The mod banning these users is the same mod who made the posts they downvoted. This is mod abuse, turning the downvote button into an auto-self-ban button.
The message is “If you disagree with me, you will be banned”
Monitoring and banning users for using lemmy as intended to signal boost your opinion should be grounds to have all mod privileges removed. This behaviour undermines the integrity of the server and the wider fediverse.
There’s not really a way to do votes privately on a federated system. Unless you’re suggesting no votes at all, which could be interesting, but I’m not able to envision a functional way to do that.
didn’t piefed or some other alternative to lemmy add that feature
Piefed implemented it, but it didn’t work out for some reason and they ended up having to remove it.
Kbin shows votes i believe. Piefed doesn’t show you who voted. It does show users “attitude” which is a ratio of upvotes to downvotes that the user has given but it isn’t granular to show what they’ve voted on.
I’m not talking about blocking users from seeing votes - the nature of federation requires, at the very least, that admins are able to see the data flowing into their instance, which includes voting records. All it takes at that point is a purpose-made instance to be spun up that will catalogue all the votes that it federates with and publish them. In fact I’m pretty sure this already exists.
Thinking out loud, one way hashes would work as a way to keep the id of user votes secret whilst avoiding vote duplication.
Not to remote servers
It’s a minor technical problem.
How should it work in your opinion? Like technically, how would you federate but also vote privately?
You use a one-way hash instead of the current identifiable key that is used to store the vote value.
What about double spending?
I don’t see how replacing a unique id with a unique hash would have any effect on that. Even if you use a variable hash (that would change every time you change your vote) you just have to make sure that the backend properly removes the old value on a new call.
My point is that if a U user is on L local instances and R remote instance gets the vote, how does R know if U is double spending or not?
I see, guess I underestimated the problem a bit, I have to think about it some more.
Hash the whole fucking thing and store it with the entity being voted on.

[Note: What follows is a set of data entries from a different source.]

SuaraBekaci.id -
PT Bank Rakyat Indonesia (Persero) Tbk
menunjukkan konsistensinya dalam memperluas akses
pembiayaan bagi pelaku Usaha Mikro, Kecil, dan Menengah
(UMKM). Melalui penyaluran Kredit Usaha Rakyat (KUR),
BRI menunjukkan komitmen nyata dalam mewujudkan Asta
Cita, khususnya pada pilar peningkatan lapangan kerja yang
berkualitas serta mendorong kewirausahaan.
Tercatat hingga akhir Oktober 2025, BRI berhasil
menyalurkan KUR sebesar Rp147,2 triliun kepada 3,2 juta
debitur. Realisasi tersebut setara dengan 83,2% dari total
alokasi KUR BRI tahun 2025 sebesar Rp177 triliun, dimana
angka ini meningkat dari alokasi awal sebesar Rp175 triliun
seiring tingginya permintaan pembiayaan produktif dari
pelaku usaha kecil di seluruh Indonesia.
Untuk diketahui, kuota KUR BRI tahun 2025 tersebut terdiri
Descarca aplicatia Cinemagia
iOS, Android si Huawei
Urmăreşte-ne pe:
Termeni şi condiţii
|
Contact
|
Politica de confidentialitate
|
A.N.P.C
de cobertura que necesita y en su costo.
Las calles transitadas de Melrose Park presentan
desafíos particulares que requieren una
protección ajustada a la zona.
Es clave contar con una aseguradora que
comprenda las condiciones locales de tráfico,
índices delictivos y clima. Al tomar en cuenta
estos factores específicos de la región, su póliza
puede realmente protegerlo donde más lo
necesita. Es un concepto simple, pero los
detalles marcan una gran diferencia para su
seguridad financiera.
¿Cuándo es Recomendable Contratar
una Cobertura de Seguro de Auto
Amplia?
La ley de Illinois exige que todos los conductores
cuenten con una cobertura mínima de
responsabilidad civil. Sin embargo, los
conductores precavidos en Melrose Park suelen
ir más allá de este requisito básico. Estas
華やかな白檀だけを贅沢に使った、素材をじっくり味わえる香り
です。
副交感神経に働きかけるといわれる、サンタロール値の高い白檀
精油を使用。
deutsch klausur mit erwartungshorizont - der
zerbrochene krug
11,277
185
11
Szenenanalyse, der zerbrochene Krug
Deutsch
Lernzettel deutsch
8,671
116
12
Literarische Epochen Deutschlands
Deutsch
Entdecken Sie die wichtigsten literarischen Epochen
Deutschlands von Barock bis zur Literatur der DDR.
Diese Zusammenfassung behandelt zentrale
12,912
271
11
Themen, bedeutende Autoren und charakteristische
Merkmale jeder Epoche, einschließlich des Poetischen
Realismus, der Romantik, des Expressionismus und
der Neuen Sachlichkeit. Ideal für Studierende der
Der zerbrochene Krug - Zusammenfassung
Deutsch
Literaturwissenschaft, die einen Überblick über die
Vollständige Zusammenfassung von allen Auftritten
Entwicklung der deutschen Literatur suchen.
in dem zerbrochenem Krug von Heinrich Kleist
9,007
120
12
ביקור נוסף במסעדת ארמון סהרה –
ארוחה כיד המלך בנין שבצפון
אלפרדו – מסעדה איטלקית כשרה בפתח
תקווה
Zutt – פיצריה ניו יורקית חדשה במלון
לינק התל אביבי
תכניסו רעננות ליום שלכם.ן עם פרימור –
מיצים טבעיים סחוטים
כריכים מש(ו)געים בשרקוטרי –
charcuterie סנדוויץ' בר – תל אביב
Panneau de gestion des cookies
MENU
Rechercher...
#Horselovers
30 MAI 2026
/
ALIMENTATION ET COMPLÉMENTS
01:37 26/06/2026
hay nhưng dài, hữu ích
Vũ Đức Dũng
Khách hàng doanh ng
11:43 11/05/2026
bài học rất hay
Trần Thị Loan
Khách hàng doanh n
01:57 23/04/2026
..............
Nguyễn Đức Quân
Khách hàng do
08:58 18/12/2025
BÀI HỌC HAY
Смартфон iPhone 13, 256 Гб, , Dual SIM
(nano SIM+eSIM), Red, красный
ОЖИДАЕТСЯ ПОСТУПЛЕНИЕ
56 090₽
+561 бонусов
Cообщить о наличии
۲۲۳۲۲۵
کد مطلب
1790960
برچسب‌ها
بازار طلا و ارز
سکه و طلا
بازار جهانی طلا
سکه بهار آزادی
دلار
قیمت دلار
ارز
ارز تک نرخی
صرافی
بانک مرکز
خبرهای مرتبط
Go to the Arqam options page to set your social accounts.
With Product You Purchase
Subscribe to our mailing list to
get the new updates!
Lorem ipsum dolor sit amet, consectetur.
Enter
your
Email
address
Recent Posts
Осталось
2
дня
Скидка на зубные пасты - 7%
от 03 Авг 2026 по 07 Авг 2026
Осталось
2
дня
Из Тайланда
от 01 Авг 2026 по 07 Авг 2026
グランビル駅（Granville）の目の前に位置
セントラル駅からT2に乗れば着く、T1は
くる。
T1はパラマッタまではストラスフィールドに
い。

UserID, UserServerID, EntityID, EntityServerID all together hashed.
Mind you, I’m assuming those pieces of information exist because thingID + thingServerID makes sense as a way to identify “thing” (user, comment, post) in a federated system.
Server is the server that hosts “thing”: the server where the user is registered, or the server hosting the forum where a post was made or a comment was made under a post.
On an incoming vote, server calculates the hash. If the same hash is already present, server doesn’t accept another vote if it’s the same way or changes the existing vote if the new one is different.
Mind you, this is all blue sky thinking based on how I myself would design such a system as I can’t be arsed to go learn Lemmy’s API and data model just for this.
In your model Remote server would still know about User’s votes, which is what we have now with lemmy.